On ne sait pas ce que les juges ont voté individuellement. Il n’y a pas d’opinions dissidentes qui sont connues comme par exemple à la Cour Internationale de Justice à La Haye. Le Conseil Constitutionnel est un et seul son président en l’occurrence M. Fabius s’exprime. Il ne justifie rien : il suffit de lire les motivations des décisions. Mais il doit protéger l’institution. Le Conseil Constitutionnel a été introduit dans la Constitution de 1958 par le général De Gaulle qui ne passait pas pour un laxiste et avait mis fin au règne des partis politiques. Il avait refusé que les juges deviennent un pouvoir judiciaire. La priorité était à la politique donc à la décision publique et l’intérêt supérieur de la nation. Et à défaut au référendum.

Encore faut -il que les élus prennent leurs responsabilités et ne laissent pas le Conseil décider à leurs places. Ou qu’ils trouvent comme excuse que le gouvernement des juges surtout européens les empêche d’agir.  Certes le Conseil a étendu d’office ses pouvoirs par sa jurisprudence et a décidé de sa seule initiative de créer des valeurs comme en promouvant la fraternité devenue principe constitutionnel à l’identique de la liberté et de l’égalité. Mais il n’est pas à opposer au peuple. Il statue en son nom et le renforce dans ses droits et libertés.  Il juge sur les hauteurs.

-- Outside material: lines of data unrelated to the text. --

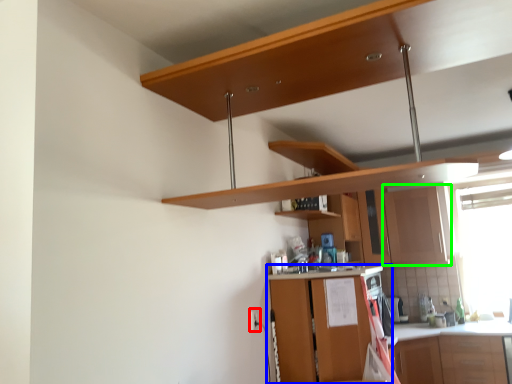 Question: Which object is positioned closest to electric outlet (highlighted by a red box)? Select from cabinetry (highlighted by a blue box) and cabinetry (highlighted by a green box).

Choices:
 (A) cabinetry
 (B) cabinetry

Answer: (A) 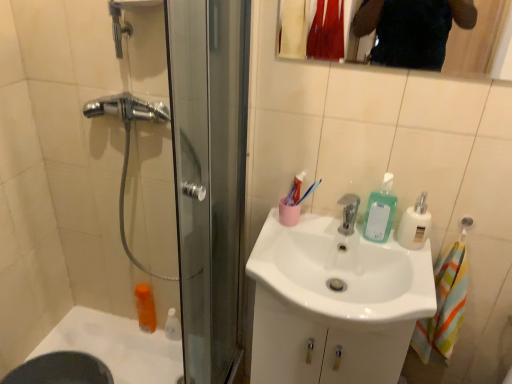 Question: Looking at their shapes, would you say orange plastic mouthwash at lower left is wider or thinner than white glossy bath at lower left?

Choices:
 (A) wide
 (B) thin

Answer: (B)

Question: In the image, is orange plastic mouthwash at lower left on the left side or the right side of white glossy bath at lower left?

Choices:
 (A) right
 (B) left

Answer: (A)

Question: Considering the real-world distances, which object is closest to the white glossy bottle at lower left?

Choices:
 (A) white glossy bath at lower left
 (B) translucent plastic soap dispenser at sink right, arranged as the 2th soap dispenser when viewed from the right
 (C) white glossy sink at center
 (D) white plastic soap dispenser at upper right, placed as the first soap dispenser when sorted from right to left
 (E) orange plastic mouthwash at lower left

Answer: (E)

Question: Which object is positioned farthest from the white glossy sink at center?

Choices:
 (A) white glossy bottle at lower left
 (B) clear glass mirror at upper center
 (C) translucent plastic soap dispenser at sink right, the 1th soap dispenser viewed from the left
 (D) white plastic soap dispenser at upper right, which ranks as the 2th soap dispenser in left-to-right order
 (E) white glossy bath at lower left

Answer: (B)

Le président Sarkozy a imposé la question prioritaire de constitutionnalité (Q.P.C.) qui permet à tout justiciable de faire vérifier qu’une loi est conforme à la constitution : qui s’en plaint ? Pour cela on aime le Conseil.

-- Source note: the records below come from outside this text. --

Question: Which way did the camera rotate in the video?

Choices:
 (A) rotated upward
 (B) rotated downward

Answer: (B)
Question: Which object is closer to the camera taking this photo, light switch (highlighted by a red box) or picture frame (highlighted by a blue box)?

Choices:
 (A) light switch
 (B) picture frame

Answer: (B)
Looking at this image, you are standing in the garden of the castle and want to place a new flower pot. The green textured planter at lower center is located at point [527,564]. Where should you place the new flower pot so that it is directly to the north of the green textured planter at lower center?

Que les politiques qui ne sont pas contents de la censure partielle de la loi immigration redéposent une proposition de loi à l’assemblée en tenant compte des remarques du Conseil et tentent d’obtenir une majorité. C’est cela le courage. Ce n’est pas de supprimer ou de réformer -dans quel sens ? – ledit Conseil.  Notre souveraineté dans tous les domaines doit être construite ou reconstruite par ceux qui en ont la charge et ont été choisis pour se faire. Si on veut une démocratie vivante il faut que les citoyens retrouvent de la confiance dans leurs représentants. Ils proposent et font des promesses : chiche de les tenir. On ne les essaie pas faute de mieux ou pour voir.

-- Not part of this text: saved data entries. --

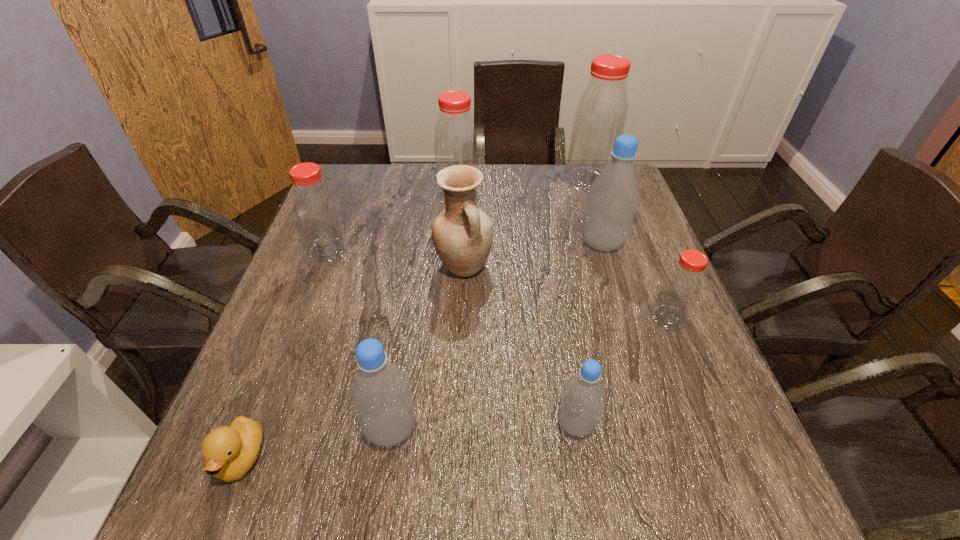 Locate an element on the screen. The width and height of the screenshot is (960, 540). free area in between the second smallest red bottle and the pottery is located at coordinates (396, 259).

Where is `vacant area that lies between the duckling and the second gray bottle from right to left`? Image resolution: width=960 pixels, height=540 pixels. vacant area that lies between the duckling and the second gray bottle from right to left is located at coordinates (409, 441).

Locate an element on the screen. The image size is (960, 540). vacant space that is in between the farthest gray bottle and the third smallest red bottle is located at coordinates (530, 219).

Where is `free point between the tallest object and the third nearest bottle`? The width and height of the screenshot is (960, 540). free point between the tallest object and the third nearest bottle is located at coordinates (629, 249).

This screenshot has width=960, height=540. I want to click on free space between the tallest object and the leftmost gray bottle, so click(x=490, y=304).

At what (x,y) coordinates should I click in order to perform the action: click on free space between the biggest gray bottle and the shortest object. Please return your answer as a coordinate pair (x, y). Image resolution: width=960 pixels, height=540 pixels. Looking at the image, I should click on (422, 350).

Where is `free spot between the leftmost bottle and the smallest gray bottle`? free spot between the leftmost bottle and the smallest gray bottle is located at coordinates (452, 337).

Locate which object is the eighth closest to the smallest gray bottle. Please provide its 2D coordinates. Your answer should be formatted as a tuple, i.e. [(x, y)], where the tuple contains the x and y coordinates of a point satisfying the conditions above.

[(601, 114)]

I want to click on the closest object to the leftmost gray bottle, so click(230, 452).

This screenshot has width=960, height=540. I want to click on bottle that stands as the fourth closest to the nearest red bottle, so click(381, 397). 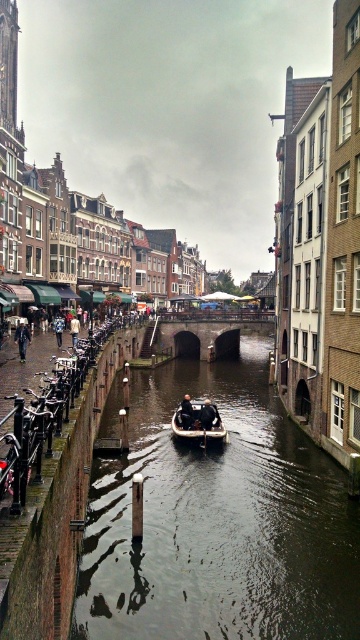 Question: Which object is farther from the camera taking this photo?

Choices:
 (A) dark brown leather jacket at lower left
 (B) dark blue jeans at left
 (C) white plastic boat at center

Answer: (A)

Question: Can you confirm if dark water at center is bigger than blue denim jacket at left?

Choices:
 (A) no
 (B) yes

Answer: (B)

Question: Is dark water at center wider than white plastic boat at center?

Choices:
 (A) no
 (B) yes

Answer: (B)

Question: Is white plastic boat at center positioned before dark brown leather jacket at lower left?

Choices:
 (A) yes
 (B) no

Answer: (A)

Question: Which object appears farthest from the camera in this image?

Choices:
 (A) dark water at center
 (B) dark brown leather jacket at lower left
 (C) dark brown leather jacket at center
 (D) white plastic boat at center

Answer: (B)

Question: Estimate the real-world distances between objects in this image. Which object is farther from the dark blue jeans at left?

Choices:
 (A) dark blue fabric jacket at center
 (B) dark water at center

Answer: (B) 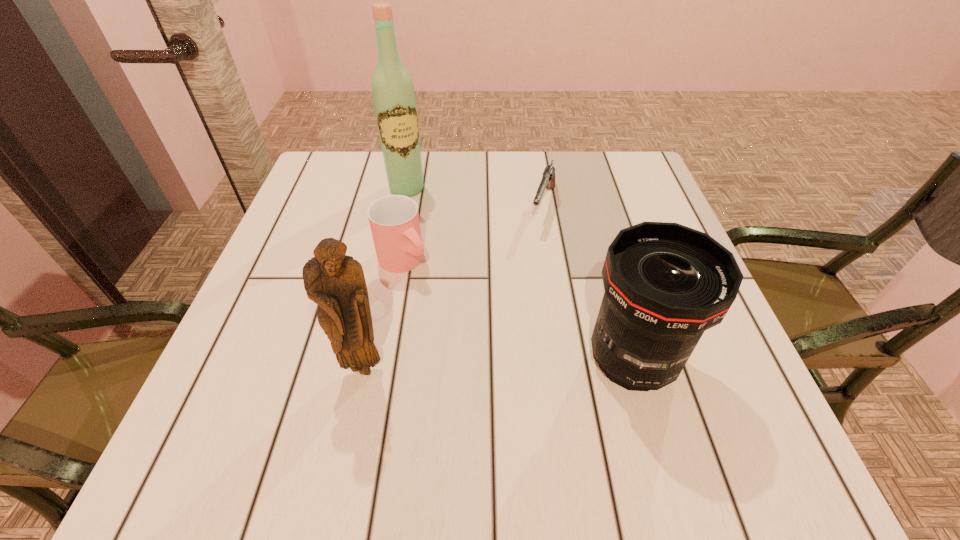 At what (x,y) coordinates should I click in order to perform the action: click on free space that satisfies the following two spatial constraints: 1. on the back side of the shortest object; 2. on the left side of the third nearest object. Please return your answer as a coordinate pair (x, y). The width and height of the screenshot is (960, 540). Looking at the image, I should click on (413, 206).

Locate an element on the screen. This screenshot has width=960, height=540. vacant space that satisfies the following two spatial constraints: 1. on the front side of the cup; 2. on the right side of the wine bottle is located at coordinates (393, 261).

Le premier ministre a dit : « tu casses tu répares, tu salis tu nettoies, tu défies l’autorité tu apprends à la respecter ». On ne détruit pas le thermomètre ou l’endroit où les principes sont appliqués. Il doit rester immaculé et en ordre de marche. L’autorité de la chose jugée et de la loi est la base. On doit donner l’exemple quelle que soit notre conviction intime et respecter l’institution car si on commence à la considérer à géométrie variable selon les nominations tous les trois ans, on court à sa perte donc celle de nos garde-fous. Le président Edgar Faure disait que ce ne sont pas les girouettes qui tournent mais le vent. On ne vise personne. La loi immigration a révélé les intentions des uns et des autres et les manœuvres. Attention que la bise mauvaise n’apporte pas des menaces dont nous nous repentirions. En attendant le président de la république a promulgué les articles validés : espérons qu’ils apporteront des solutions pratiques aux problèmes conformément à nos valeurs républicaines qui ne sont pas incompatibles avec un ordre public juste et collectif.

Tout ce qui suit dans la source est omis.